The charter school advocacy group is also represented by the lobbying firm Swatek, Azbell, Howe and Ross (SAHR), two of the firms principals, Dax Swatek and Tim Howe are mentioned in the indictments of Hubbard on 23 felony counts of public corruption. Another owner, John Ross, is referred to in court filings as having directed money at Hubbard request, as part of what the State describes as an alleged scheme to pass money from the ALGOP to Howe’s companies and then back to Hubbard’s business interest.
Stover writes, “Today, private money is being spent in an effort to reshape the face of public education and, by default, to affect your work as a local school leader.”
But, in Alabama, few seem to be aware of the close ties between big business, high finance and Republican leaders.
From hedge fund managers, to real estate tycoons, charter schools are offering a stable return on investments and millions are being spent on state elections that ensure politicos stay on point and keep hammering the message of chapter school expansion.
Writing for RawStory, Laurie Levy points out 5 facts about Charter schools:
1. There is no data that supports the idea that charter schools are superior to public schools.
2. Unlike public schools, charters can pick and choose their students. Children with special needs are not chosen.

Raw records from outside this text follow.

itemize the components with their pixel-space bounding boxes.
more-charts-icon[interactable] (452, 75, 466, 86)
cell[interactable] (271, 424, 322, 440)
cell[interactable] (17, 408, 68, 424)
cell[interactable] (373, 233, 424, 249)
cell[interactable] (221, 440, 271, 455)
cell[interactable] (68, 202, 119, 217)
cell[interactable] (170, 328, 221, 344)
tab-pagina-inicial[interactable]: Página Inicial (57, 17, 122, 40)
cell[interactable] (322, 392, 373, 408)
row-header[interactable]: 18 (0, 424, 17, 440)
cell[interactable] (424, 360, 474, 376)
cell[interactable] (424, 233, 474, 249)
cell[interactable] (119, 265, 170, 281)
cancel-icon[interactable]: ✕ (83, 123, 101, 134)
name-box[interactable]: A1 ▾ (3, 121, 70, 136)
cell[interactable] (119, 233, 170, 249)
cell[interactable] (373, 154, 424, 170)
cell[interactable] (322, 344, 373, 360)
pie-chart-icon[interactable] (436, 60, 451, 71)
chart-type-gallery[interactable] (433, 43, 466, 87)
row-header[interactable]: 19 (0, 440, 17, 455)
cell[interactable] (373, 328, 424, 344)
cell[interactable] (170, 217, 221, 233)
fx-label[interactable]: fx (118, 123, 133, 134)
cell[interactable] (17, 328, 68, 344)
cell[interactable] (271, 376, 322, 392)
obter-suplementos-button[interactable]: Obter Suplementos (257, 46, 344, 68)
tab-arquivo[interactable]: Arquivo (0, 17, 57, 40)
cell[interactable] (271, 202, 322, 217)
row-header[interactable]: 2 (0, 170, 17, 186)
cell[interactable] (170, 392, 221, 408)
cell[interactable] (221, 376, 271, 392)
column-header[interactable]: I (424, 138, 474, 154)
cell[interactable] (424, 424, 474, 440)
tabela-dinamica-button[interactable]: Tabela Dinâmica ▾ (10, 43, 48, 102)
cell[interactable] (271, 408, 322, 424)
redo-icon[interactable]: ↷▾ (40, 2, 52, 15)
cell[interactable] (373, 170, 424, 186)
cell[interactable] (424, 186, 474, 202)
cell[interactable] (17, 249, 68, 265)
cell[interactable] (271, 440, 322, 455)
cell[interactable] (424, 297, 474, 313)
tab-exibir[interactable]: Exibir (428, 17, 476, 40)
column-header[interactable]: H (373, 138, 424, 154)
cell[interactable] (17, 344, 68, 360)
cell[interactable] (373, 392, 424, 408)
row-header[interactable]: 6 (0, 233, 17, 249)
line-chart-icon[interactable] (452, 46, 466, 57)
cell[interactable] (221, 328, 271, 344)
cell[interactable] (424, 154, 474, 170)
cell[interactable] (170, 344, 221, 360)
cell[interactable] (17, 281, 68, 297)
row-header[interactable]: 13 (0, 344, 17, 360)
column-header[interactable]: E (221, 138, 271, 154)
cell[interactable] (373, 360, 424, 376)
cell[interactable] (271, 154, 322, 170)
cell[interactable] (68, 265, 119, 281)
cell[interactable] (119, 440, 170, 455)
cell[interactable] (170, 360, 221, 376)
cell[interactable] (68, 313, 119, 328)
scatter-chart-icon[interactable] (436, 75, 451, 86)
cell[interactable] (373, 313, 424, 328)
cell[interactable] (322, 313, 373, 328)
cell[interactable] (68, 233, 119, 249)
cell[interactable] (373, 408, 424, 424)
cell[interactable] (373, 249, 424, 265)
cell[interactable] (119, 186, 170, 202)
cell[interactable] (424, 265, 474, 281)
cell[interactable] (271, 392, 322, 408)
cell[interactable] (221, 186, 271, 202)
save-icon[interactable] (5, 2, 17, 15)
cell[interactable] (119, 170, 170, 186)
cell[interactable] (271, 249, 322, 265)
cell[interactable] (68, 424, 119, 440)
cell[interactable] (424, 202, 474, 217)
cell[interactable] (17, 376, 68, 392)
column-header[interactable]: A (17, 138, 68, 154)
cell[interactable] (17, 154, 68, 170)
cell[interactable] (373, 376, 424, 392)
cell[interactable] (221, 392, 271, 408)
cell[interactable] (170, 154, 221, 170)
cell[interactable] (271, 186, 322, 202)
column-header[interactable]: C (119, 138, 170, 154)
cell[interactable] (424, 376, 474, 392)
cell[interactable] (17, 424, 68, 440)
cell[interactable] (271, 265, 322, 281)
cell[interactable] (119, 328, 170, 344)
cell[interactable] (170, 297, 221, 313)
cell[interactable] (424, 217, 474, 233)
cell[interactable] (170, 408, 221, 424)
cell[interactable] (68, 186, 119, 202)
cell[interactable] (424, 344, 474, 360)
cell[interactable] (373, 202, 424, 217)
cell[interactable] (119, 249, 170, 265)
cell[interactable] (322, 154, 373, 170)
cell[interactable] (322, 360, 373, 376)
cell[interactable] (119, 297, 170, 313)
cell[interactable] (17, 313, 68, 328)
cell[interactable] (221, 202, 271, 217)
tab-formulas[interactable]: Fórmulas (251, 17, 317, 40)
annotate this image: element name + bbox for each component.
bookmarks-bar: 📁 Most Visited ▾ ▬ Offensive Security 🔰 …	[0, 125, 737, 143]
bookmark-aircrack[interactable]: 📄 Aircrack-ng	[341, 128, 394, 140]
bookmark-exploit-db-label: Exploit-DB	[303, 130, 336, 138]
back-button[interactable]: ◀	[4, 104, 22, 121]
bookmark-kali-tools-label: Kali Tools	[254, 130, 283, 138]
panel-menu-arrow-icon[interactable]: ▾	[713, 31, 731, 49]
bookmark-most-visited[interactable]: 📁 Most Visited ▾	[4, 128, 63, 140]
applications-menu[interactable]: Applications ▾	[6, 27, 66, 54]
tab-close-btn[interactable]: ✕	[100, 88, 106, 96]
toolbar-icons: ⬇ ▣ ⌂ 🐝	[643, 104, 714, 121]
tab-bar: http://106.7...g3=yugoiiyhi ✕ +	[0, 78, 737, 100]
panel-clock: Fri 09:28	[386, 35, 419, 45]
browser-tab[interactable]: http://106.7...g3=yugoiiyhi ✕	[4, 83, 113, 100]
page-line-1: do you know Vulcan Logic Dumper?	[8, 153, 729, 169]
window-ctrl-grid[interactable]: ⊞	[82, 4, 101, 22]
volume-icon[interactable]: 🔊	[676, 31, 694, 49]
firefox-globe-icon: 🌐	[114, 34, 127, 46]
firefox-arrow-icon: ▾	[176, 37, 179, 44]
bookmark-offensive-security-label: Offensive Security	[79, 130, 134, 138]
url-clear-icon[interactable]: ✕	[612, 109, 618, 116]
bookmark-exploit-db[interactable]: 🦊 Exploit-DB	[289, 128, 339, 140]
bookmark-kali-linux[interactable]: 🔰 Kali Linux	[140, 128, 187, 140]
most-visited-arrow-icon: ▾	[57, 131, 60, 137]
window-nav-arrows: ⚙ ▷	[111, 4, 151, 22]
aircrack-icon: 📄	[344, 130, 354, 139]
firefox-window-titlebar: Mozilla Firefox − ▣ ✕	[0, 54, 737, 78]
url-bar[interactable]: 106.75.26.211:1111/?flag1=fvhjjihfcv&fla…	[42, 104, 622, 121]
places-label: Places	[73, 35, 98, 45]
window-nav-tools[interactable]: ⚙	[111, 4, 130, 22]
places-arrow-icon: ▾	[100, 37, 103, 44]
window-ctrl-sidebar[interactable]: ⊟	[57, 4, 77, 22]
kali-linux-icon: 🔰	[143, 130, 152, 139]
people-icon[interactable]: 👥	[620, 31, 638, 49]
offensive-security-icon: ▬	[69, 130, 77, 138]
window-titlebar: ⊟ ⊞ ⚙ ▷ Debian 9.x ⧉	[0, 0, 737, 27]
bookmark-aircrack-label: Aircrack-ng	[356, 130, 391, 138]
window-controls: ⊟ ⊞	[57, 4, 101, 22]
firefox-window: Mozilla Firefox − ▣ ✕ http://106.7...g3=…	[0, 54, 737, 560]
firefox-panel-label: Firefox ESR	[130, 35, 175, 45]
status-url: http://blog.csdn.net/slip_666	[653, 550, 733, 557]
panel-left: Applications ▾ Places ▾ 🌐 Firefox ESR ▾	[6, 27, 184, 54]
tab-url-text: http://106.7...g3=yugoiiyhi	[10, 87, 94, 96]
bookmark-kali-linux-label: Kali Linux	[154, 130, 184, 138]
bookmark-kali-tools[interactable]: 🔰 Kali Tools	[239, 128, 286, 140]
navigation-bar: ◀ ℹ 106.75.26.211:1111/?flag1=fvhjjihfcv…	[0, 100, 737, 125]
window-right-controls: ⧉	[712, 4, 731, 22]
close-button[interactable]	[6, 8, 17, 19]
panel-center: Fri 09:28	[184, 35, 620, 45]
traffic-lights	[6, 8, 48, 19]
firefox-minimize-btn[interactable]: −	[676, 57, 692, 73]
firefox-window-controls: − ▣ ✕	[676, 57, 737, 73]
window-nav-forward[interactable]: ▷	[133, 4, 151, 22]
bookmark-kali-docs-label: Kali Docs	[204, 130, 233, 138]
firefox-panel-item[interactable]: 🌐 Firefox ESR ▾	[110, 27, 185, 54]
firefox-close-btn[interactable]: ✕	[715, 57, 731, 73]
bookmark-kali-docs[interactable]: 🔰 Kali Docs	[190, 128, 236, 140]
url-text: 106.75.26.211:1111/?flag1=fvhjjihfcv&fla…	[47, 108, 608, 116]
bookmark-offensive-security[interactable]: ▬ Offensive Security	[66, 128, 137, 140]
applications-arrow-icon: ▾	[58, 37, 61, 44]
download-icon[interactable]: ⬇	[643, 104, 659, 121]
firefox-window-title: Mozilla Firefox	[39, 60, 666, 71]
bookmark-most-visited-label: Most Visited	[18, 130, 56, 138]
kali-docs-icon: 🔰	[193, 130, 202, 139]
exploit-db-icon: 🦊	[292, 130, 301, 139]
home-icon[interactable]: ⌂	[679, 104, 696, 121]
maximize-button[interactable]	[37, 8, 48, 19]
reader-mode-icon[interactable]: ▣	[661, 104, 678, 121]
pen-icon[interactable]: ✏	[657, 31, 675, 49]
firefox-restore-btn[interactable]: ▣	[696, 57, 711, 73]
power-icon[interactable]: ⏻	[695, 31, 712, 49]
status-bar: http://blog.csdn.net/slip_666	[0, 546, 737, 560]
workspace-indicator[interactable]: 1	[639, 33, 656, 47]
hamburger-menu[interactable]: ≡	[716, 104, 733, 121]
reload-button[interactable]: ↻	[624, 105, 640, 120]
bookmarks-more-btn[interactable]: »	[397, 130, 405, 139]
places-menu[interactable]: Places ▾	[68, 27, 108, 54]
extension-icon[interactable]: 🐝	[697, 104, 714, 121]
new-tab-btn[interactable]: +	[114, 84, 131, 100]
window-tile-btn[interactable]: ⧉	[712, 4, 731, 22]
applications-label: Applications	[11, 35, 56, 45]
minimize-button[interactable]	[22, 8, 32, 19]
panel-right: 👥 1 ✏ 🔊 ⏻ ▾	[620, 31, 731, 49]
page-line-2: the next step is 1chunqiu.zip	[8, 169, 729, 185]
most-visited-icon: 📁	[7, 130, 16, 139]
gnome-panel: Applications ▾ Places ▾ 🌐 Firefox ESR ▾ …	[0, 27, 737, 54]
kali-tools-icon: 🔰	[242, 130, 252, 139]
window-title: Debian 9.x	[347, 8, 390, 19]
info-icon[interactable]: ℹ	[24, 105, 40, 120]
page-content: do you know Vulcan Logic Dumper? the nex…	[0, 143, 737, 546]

3. Children who are better resourced with more family support are the winners in the school choice game.
4. It’s family income, stupid.
5. Public schools, in some communities, are doing just fine.
Marsh says he wants to make Alabama’s Charter schools the best in the Nation.
For now, education professionals will just have to take his word.
CORRECTION: In an earlier version of this story AEA was identified as being absent from the charter school public hearing. The list this publication was given of those speaking in opposition to the bill was incomplete. We are sorry for the error.